After the fall of the Soviet Union, in the summer of 1993, Maskhadov took part in raids on the armed opposition against the government of Dzhokhar Dudayev in the Urus-Martan, Nadterechny, and Gudermes districts. An unsuccessful anti-Dudayev mutiny in November 1993 resulted in the dismissal of Viskhan Shakhabov as chief of staff of the Chechen armed forces, Maskhadov was appointed as the acting chief of staff and, in March 1994, as the chief of staff.

Death
On March 8, 2005, less than a month after Maskhadov announced the cease-fire, Federal Security Service of the Russian Federation (FSB) head Nikolay Patrushev announced that special forces attached to the FSB had "today carried out an operation in the settlement of Tolstoy-Yurt, as a result of which the international jihadist and leader of armed groups Maskhadov was killed, and his closest comrades-in-arms detained". He said the special operations unit had wanted to take Maskhadov alive for interrogation, but claim that they killed him accidentally with a grenade thrown into a bunker where Maskhadov was hiding.[citation needed] Akhmed Zakayev, one of his closest allies who acted as his spokesman and foreign minister, told a Russian radio station that it was probable that Maskhadov had indeed been killed; he indicated later that a new Chechen leader could be chosen within days. Vladimir Putin awarded those responsible for the killings with medals. Shortly following Maskhadov's death, the Chechen rebel council announced that Abdul-Halim Sadulayev had assumed the leadership.[citation needed]

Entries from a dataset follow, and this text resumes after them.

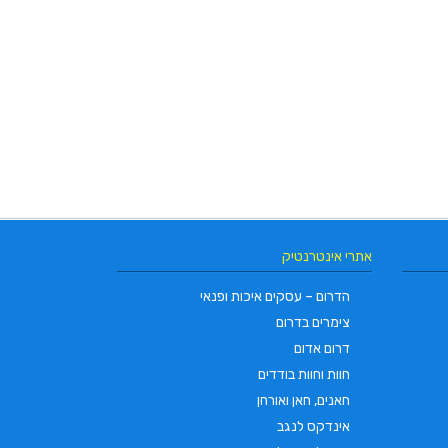
אתרי אינטרנטיק
הדרום – עסקים איכות ופנאי
צימרים בדרום
דרום אדום
חוות וחוות בודדים
חאנים, חאן ואורחן
אינדקס לנגב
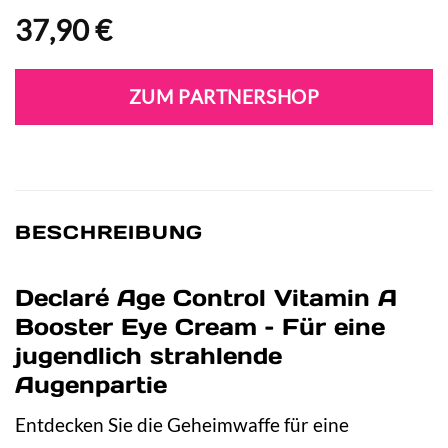
37,90
€
ZUM PARTNERSHOP
BESCHREIBUNG
Declaré Age Control Vitamin A
Booster Eye Cream – Für eine
jugendlich strahlende
Augenpartie
Entdecken Sie die Geheimwaffe für eine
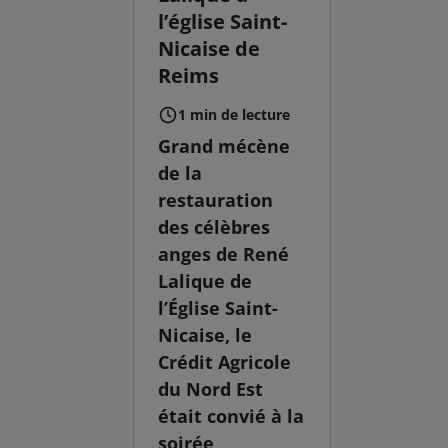
l’église Saint-
Nicaise de
Reims
1 min de lecture
Grand mécène
de la
restauration
des célèbres
anges de René
Lalique de
l’Église Saint-
Nicaise, le
Crédit Agricole
du Nord Est
était convié à la
soirée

Four Chechens, Vakhit Murdashev, Viskhan Hadzhimuradov, Skanarbek Yusupov and Ilias Iriskhanov, were captured by the special operation. According to the ballistic evidence at their trial in the Supreme Court of Chechen Republic, Maskhadov was killed by a shot from a pistol of Viskhan Hadzhimuradov, his nephew and bodyguard. Hadzhimuradov testified that he does not remember whether he shot Maskhadov or not since he was stunned by an explosion but after the capture Hadzhimuradov reportedly said: "My uncle always told me to shoot him if he is wounded and his capture is immenient. He said that if he is taken prisoner, he would be mistreated like Saddam Hussein had been".

Family Life
He married at the age of 17. His wife Kusama holds a graduate degree in teaching. They had two children: a son, Anzor, who took part in military action during the First Chechen War, and a daughter, Fatima.